CPI to rise 0.5% in October
We project that the consumer price index (CPI) will rise by 0.5% month-on-month in October, If this forecast materialises, headline inflation will rise from 2.7% to 2.8%. The inflation outlook for the next few quarters has worsened slightly, in our opinion, because of the recent depreciation of the ISK. The outlook is for inflation to measure 3.5% at the end of 2018 and average 3.5% in 2019. Statistics Iceland (SI) is scheduled to publish the October CPI at 9:00 hrs. on 29 October.
Upward-pushing items: spoiled for choice
Our forecast of October’s month-on-month change in the CPI is a good example of the old adage “Little strokes fell great oaks.” No single item is the obvious driver of the rise in the CPI; instead, the overall price level appears to be trending upwards. Pass-through from depreciation of the ISK since the beginning of September is an important factor, of course, not least because of its impact on the price of food, petrol, and other high-turnover items.
We estimate that food and beverage prices will rise by 0.9% (0.10% CPI effect), owing mainly to higher imported food prices. Furthermore, we expect the housing component to push the CPI upwards by 0.08%. Our survey indicates, however, that imputed rent, which is by and large a reflection of house prices, will rise by only 0.2% (0.04% CPI effect). The rise in paid rent and home maintenance also affects this item.
Fuel prices have risen by 2.4% since SI’s last measurement (0.08% CPI effect). The weakening of the ISK and the rise in global oil prices are the main drivers here, and they probably play a leading role in the 4% hike in airfares (0.06% CPI effect), which our survey indicates has taken place since the September CPI measurement. In addition, we estimate that motor vehicle prices will raise the index by 0.04%.
We also expect import prices — such as clothing and footwear (0.03% CPI effect) and furniture and housewares (0.04%) — to be somewhat higher in October, together with miscellaneous recreational goods (0.03%).
Accommodation and telecom push downwards
Few items will push the CPI downwards, according to our forecast.

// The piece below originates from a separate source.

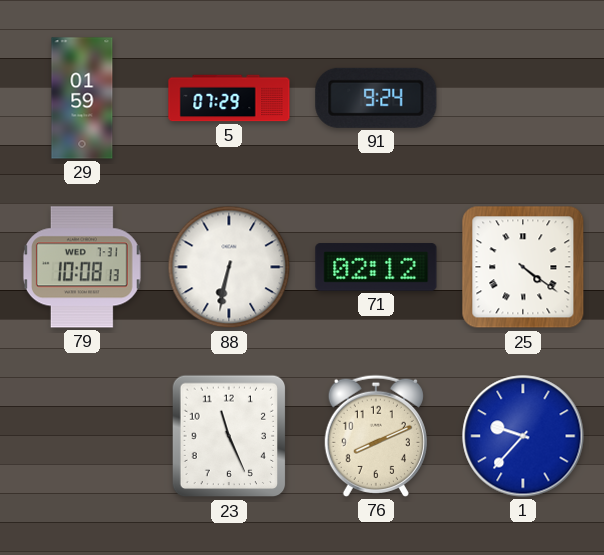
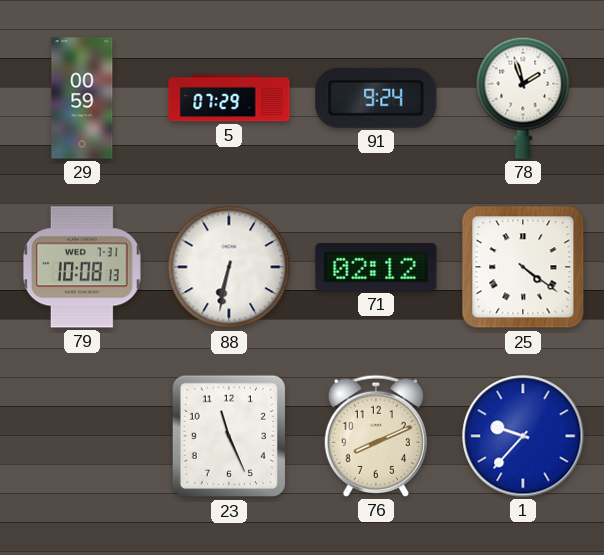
29: 01:59 -> 00:59
78: none -> 1:57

Chief among them are accommodation prices (-0.02%) and post and telecom services (-0.01%).
Inflation on an upward path in coming quarters
The more than 8% depreciation of the ISK since the beginning of September has changed the short-term inflation outlook distinctly for the worse. We expect the CPI to rise by 0.3% in November and 0.5% in December, followed by a 0.1% decline in January. If this forecast materialises, inflation will measure 3.5% at the year-end. Exchange rate pass-through from the ISK depreciation will affect matters in November and December, whereas in January the usual suspects will come into play, with seasonal sales pushing downwards and price lists and public levies pushing upwards.
Thereafter, we expect inflation to remain broadly stable well into 2019 and then begin to taper off slowly in the second half of the year. The disinflation in H2/2019 is due primarily to a slower rise in house prices further ahead and a stable ISK, which we expect to hover around the current level for the bulk of the forecast horizon.
Apart from uncertainty about the ISK in coming quarters, the most prominent uncertainties in the forecast centre on two factors: wages, which could rise faster than we anticipate (see the table above); and house price inflation, which could slow down more than we have assumed in this forecast.